Molina (2012) afirma que o entendimento de escola do campo parte da construção da Educação do Campo, nas experiências de formação humana desenvolvidas no contexto de luta dos movimentos sociais por terra e educação, ou seja, das contradições da luta social e das práticas de educação dos(as) trabalhadores(as) do e no campo. Essa concepção está de acordo com a perspectiva gramsciana da Escola Unitária, a qual desenvolve estratégias epistemológicas e pedagógicas que materializam o projeto de formação humana omnilateral, tendo como base a integração entre trabalho, ciência e cultura. Por isso esta concepção de escola do campo se mostra numa relação antagônica, contrária ao projeto hegemônico de educação da e para a classe trabalhadora.
Para que nas escolas do campo seja possível o alcance desse objetivo, dependerá da forma como elas estejam ligadas ao mundo do trabalho e às organizações políticas e culturais dos trabalhadores camponeses. Significa dizer que a escolarização em todos os níveis deve promover o conhecimento sobre a dinâmica da sociedade dividida em classes, os meios de subordinação e dominação que compõe esta dinâmica e sobre o modo de integração da produção agrícola no projeto de sociedade elaborado pela classe trabalhadora. Em outras palavras: “[…] se propõe a construir uma prática educativa que efetivamente fortaleça os camponeses para as lutas principais no bojo da constituição histórica dos movimentos de resistência à expansão capitalista em seus territórios” (MOLINA, 2012, p. 330).
Essa concepção foi reconhecida nos marcos legais depois de muitos anos de experiências e prática concretas de Educação do Campo. Um dos marcos a dar reconhecimento e a utilizar a expressão escola do campo, diferençando da expressão e concepção de escola rural, foi das “Diretrizes Operacionais para a Educação da Básica das Escolas do Campo”, de abril de 2002 (Brasil, 2002), expedidas pelo Conselho Nacional de Educação (CNE). Isso se configura como uma das mais importantes vitórias conquistadas na luta dos movimentos sociais e se incorpora na agenda político-jurídica das lutas camponesas.
É importante destacarmos a definição que é apresentada por estas diretrizes sobre a concepção e identidade das escolas do campo que encontramos no parágrafo único do 2º artigo: “[…] a identidade das escolas do campo é definida pela sua vinculação às questões inerentes à sua realidade, ancorando-se na temporalidade e saberes próprios dos estudantes, na memória coletiva que sinaliza futuros, na rede de ciência e tecnologia disponível na sociedade e nos movimentos sociais em defesa de projetos que associem as soluções exigidas por essas questões à qualidade social da vida coletiva no País” (BRASIL, 2002).
Existe outro dispositivo legal que legitima a participação efetiva dos movimentos sociais nos processos de organização e realização das atividades escolares.
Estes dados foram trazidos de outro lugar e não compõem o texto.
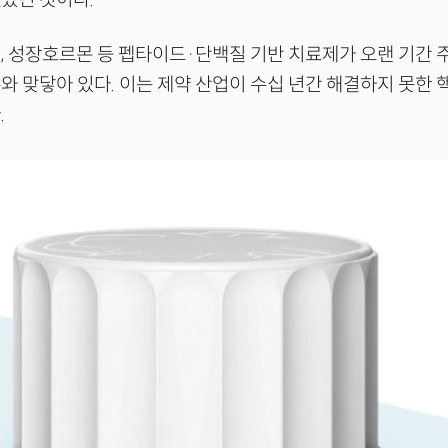
, 성장호르몬 등 펩타이드·단백질 기반 치료제가 오랜 기간
와 맞닿아 있다. 이는 제약 산업이 수십 년간 해결하지 못한 
.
Esse componente tem uma importância político-pedagógica destacada, pois, por meio dele, tem se verificado a transformação das escolas rurais em escolas do campo, posto que os movimentos sociais são capazes de inscrever nos processos educacionais as tensões e conflitos sociais negligenciados na história e no currículo oficializado, além de “ensinarem” a tecnologia educativa com potência de promover organização para conquista de direitos.
Outro componente destacado é a valorização do trabalho como principio educativo. O artigo 4º das “Diretrizes Operacionais” afirma que: “a construção dos projetos político-pedagógicos das escolas do campo se constituirá num espaço público de investigação e articulação de experiências e estudos direcionados para o mundo do trabalho” (BRASIL, 2002). Os sujeitos individuais e coletivos comprometidos com a Educação do Campo vêm procurando contemplar nesses projetos o desenvolvimento da escola partindo das concepções educativas do campesinato, organizada em torno dos princípios da Educação do Campo, como forma de assegurar no processo de organização da escola e no que se ensina e aprende a valorização do campo como território e dos(as) camponeses(as) como sujeitos de direito. A valorização do docente compõe esse mesmo processo, não na condição de um ser idealizado, superior aos demais agentes da escola, mas como um profissional diferenciado, pelo papel estratégico que exerce na escola e nos processos educativos.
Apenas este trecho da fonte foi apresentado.